Print, exactly as they stand, the lines below from the one that has "している被保険者は、満期まで継続して加入するもの" to the one that has "que es fuente", inclusive, leaving out the pictures.

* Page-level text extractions
■ ■ ■ ■ ■

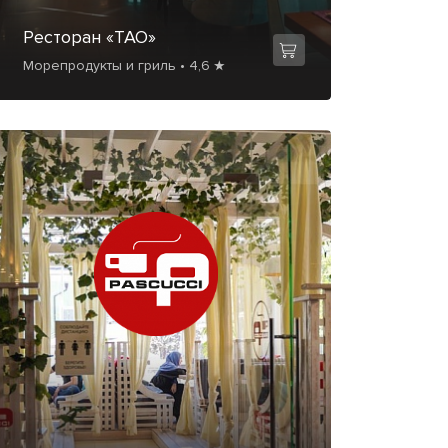
Ресторан «ТАО»
Морепродукты и гриль • 4,6 ★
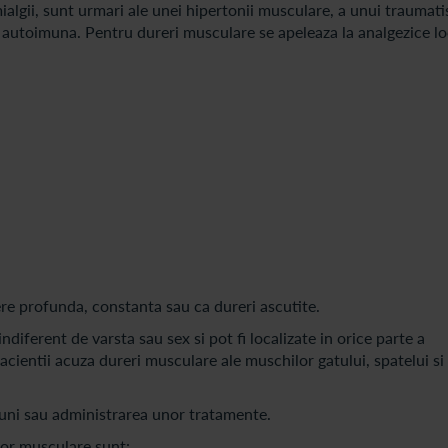
lgii, sunt urmari ale unei hipertonii musculare, a unui traumati
u autoimuna. Pentru dureri musculare se apeleaza la analgezice lo
ere profunda, constanta sau ca dureri ascutite.
indiferent de varsta sau sex si pot fi localizate in orice parte a
 pacientii acuza dureri musculare ale muschilor gatului, spatelui si
ctiuni sau administrarea unor tratamente.
lor musculare sunt:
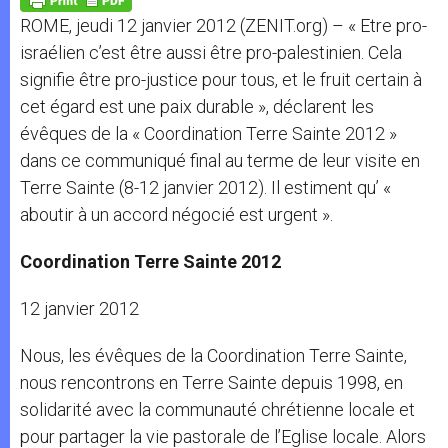
p
e
k
ROME, jeudi 12 janvier 2012 (ZENIT.org) – « Etre pro-
r
israélien c’est être aussi être pro-palestinien. Cela
signifie être pro-justice pour tous, et le fruit certain à
cet égard est une paix durable », déclarent les
évêques de la « Coordination Terre Sainte 2012 »
dans ce communiqué final au terme de leur visite en
Terre Sainte (8-12 janvier 2012). Il estiment qu’ «
aboutir à un accord négocié est urgent ».
Coordination Terre Sainte 2012
12 janvier 2012
Nous, les évêques de la Coordination Terre Sainte,
nous rencontrons en Terre Sainte depuis 1998, en
solidarité avec la communauté chrétienne locale et
pour partager la vie pastorale de l’Eglise locale. Alors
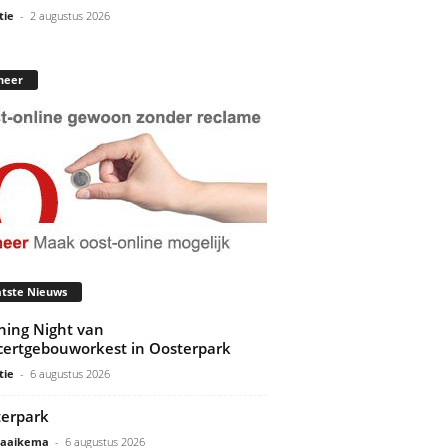
tie
-
2 augustus 2026
neer
tste Nieuws
ing Night van
ertgebouworkest in Oosterpark
tie
-
6 augustus 2026
erpark
Gaaikema
-
6 augustus 2026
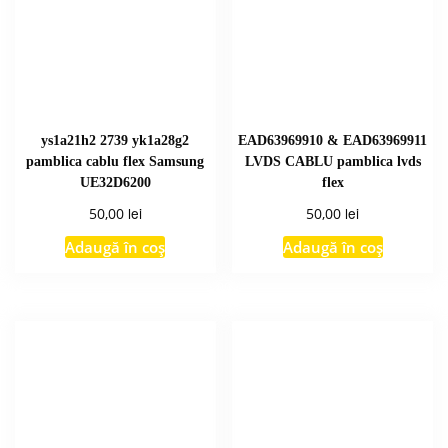
ys1a21h2 2739 yk1a28g2
EAD63969910 & EAD63969911
pamblica cablu flex Samsung
LVDS CABLU pamblica lvds
UE32D6200
flex
lei
lei
50,00
50,00
Adaugă în coș
Adaugă în coș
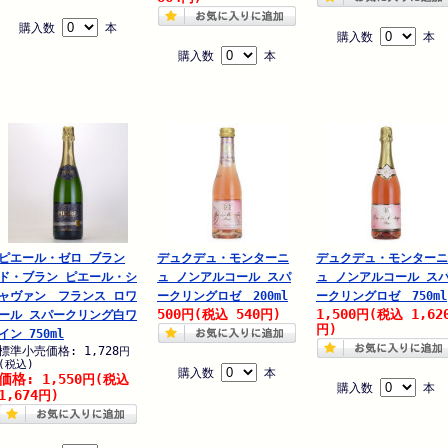
購入数
本
購入数
本
購入数
本
ピエール・ゼロ ブラン
デュクデュ・モンターニ
デュクデュ・モンターニ
ド・ブラン ピエール・シ
ュ ノンアルコール スパ
ュ ノンアルコール ス
ャヴァン フランス ロワ
ークリングロゼ 200ml
ークリングロゼ 750ml
500
540
1,500
1,62
円
(税込
円)
円
(税込
ール スパークリング白ワ
円)
イン 750ml
標準小売価格: 1,728
円
(税込)
購入数
本
価格: 1,550
円
(税込
購入数
本
1,674
円)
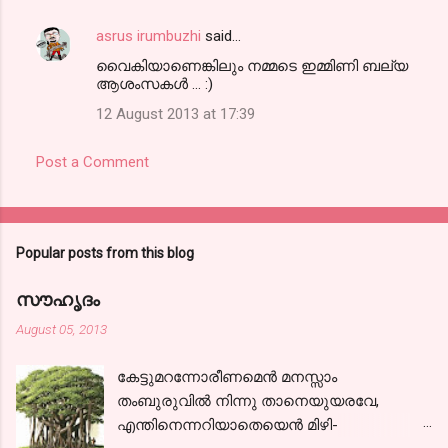
asrus irumbuzhi
said…
വൈകിയാണെങ്കിലും നമ്മടെ ഇമ്മിണി ബല്യ
ആശംസകള്‍ ... :)
12 August 2013 at 17:39
Post a Comment
Popular posts from this blog
സൗഹൃദം
August 05, 2013
കേട്ടുമറന്നോരീണമെന്‍ മനസ്സാം
തംബുരുവില്‍ നിന്നു താനെയുയരവേ,
എന്തിനെന്നറിയാതെയെന്‍ മിഴി-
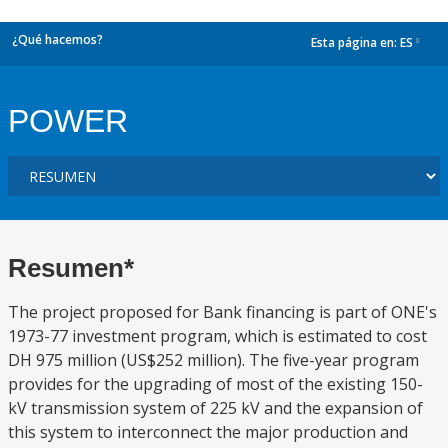
¿Qué hacemos?
Esta página en:
ES
dropdown
POWER
Resumen*
The project proposed for Bank financing is part of ONE's
1973-77 investment program, which is estimated to cost
DH 975 million (US$252 million). The five-year program
provides for the upgrading of most of the existing 150-
kV transmission system of 225 kV and the expansion of
this system to interconnect the major production and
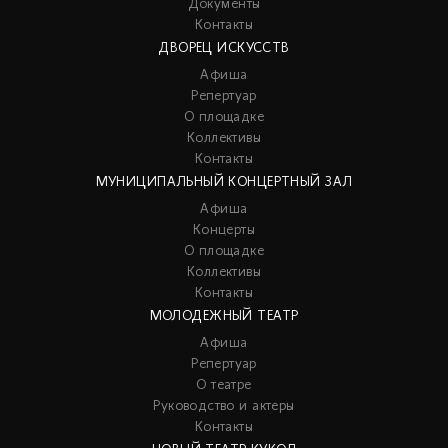
Документы
Контакты
ДВОРЕЦ ИСКУССТВ
Афиша
Репертуар
О площадке
Коллективы
Контакты
МУНИЦИПАЛЬНЫЙ КОНЦЕРТНЫЙ ЗАЛ
Афиша
Концерты
О площадке
Коллективы
Контакты
МОЛОДЕЖНЫЙ ТЕАТР
Афиша
Репертуар
О театре
Руководство и актеры
Контакты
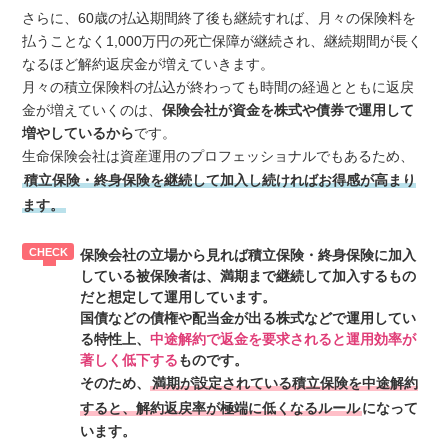
さらに、60歳の払込期間終了後も継続すれば、月々の保険料を
払うことなく1,000万円の死亡保障が継続され、継続期間が長く
なるほど解約返戻金が増えていきます。
月々の積立保険料の払込が終わっても時間の経過とともに返戻
金が増えていくのは、
保険会社が資金を株式や債券で運用して
増やしているから
です。
生命保険会社は資産運用のプロフェッショナルでもあるため、
積立保険・終身保険を継続して加入し続ければお得感が高まり
ます。
保険会社の立場から見れば積立保険・終身保険に加入
している被保険者は、満期まで継続して加入するもの
だと想定して運用しています。
国債などの債権や配当金が出る株式などで運用してい
る特性上、
中途解約で返金を要求されると運用効率が
著しく低下する
ものです。
そのため、
満期が設定されている積立保険を中途解約
すると、解約返戻率が極端に低くなるルール
になって
います。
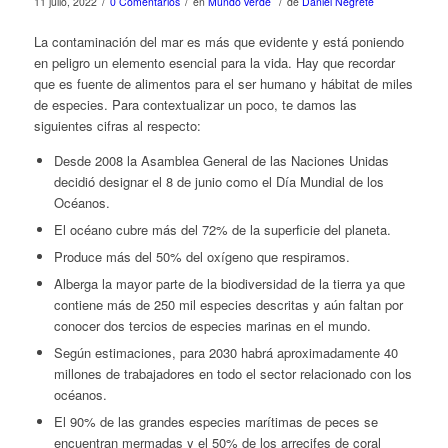
/
/
/
11 julio, 2022
0 Comentarios
en
Mundo verde
de
Daniel Negrete
La contaminación del mar es más que evidente y está poniendo
en peligro un elemento esencial para la vida. Hay que recordar
que es fuente de alimentos para el ser humano y hábitat de miles
de especies. Para contextualizar un poco, te damos las
siguientes cifras al respecto:
Desde 2008 la Asamblea General de las Naciones Unidas
decidió designar el 8 de junio como el Día Mundial de los
Océanos.
El océano cubre más del 72% de la superficie del planeta.
Produce más del 50% del oxígeno que respiramos.
Alberga la mayor parte de la biodiversidad de la tierra ya que
contiene más de 250 mil especies descritas y aún faltan por
conocer dos tercios de especies marinas en el mundo.
Según estimaciones, para 2030 habrá aproximadamente 40
millones de trabajadores en todo el sector relacionado con los
océanos.
El 90% de las grandes especies marítimas de peces se
encuentran mermadas y el 50% de los arrecifes de coral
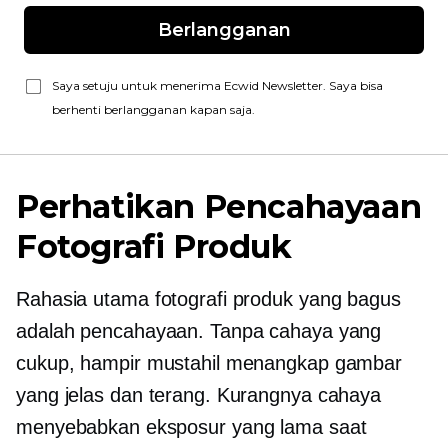
Berlangganan
Saya setuju untuk menerima Ecwid Newsletter. Saya bisa
berhenti berlangganan kapan saja.
Perhatikan Pencahayaan
Fotografi Produk
Rahasia utama fotografi produk yang bagus
adalah pencahayaan. Tanpa cahaya yang
cukup, hampir mustahil menangkap gambar
yang jelas dan terang. Kurangnya cahaya
menyebabkan eksposur yang lama saat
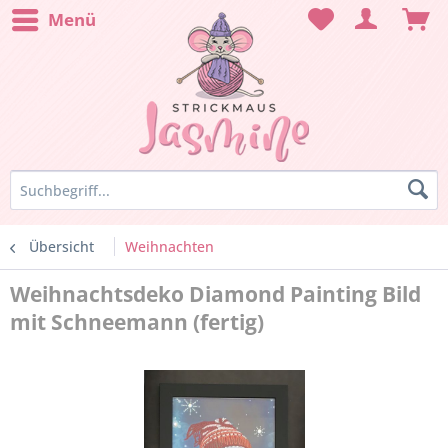
Menü
Übersicht
Weihnachten
Weihnachtsdeko Diamond Painting Bild
mit Schneemann (fertig)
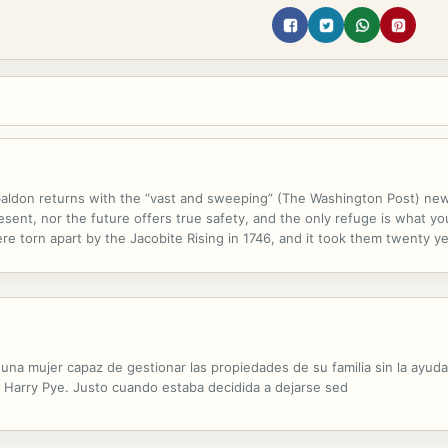
on returns with the “vast and sweeping” (The Washington Post) new n
sent, nor the future offers true safety, and the only refuge is what you
re torn apart by the Jacobite Rising in 1746, and it took them twenty ye
e are finally reunited with their daughter, Brianna, her husband, Roger, 
 una mujer capaz de gestionar las propiedades de su familia sin la ayu
o Harry Pye. Justo cuando estaba decidida a dejarse sed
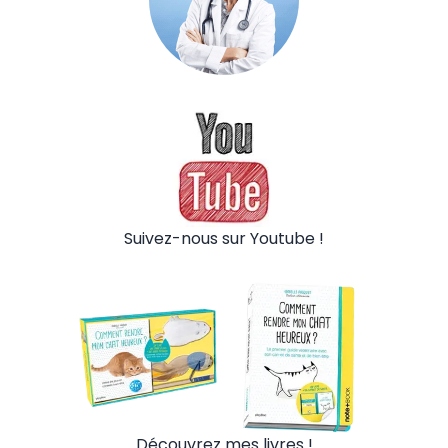
Suivez-nous sur Youtube !
Découvrez mes livres !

■ ■ ■ ■ ■

* TASK RESPONSE
している被保険者は、満期まで継続して加入するもの
だと想定して運用しています。
国債などの債権や配当金が出る株式などで運用してい
る特性上、
中途解約で返金を要求されると運用効率が
著しく低下する
ものです。
そのため、
満期が設定されている積立保険を中途解約
すると、解約返戻率が極端に低くなるルール
になって
います。
/
/
/
11 julio, 2022
0 Comentarios
en
Mundo verde
de
Daniel Negrete
La contaminación del mar es más que evidente y está poniendo
en peligro un elemento esencial para la vida. Hay que recordar
que es fuente de alimentos para el ser humano y hábitat de miles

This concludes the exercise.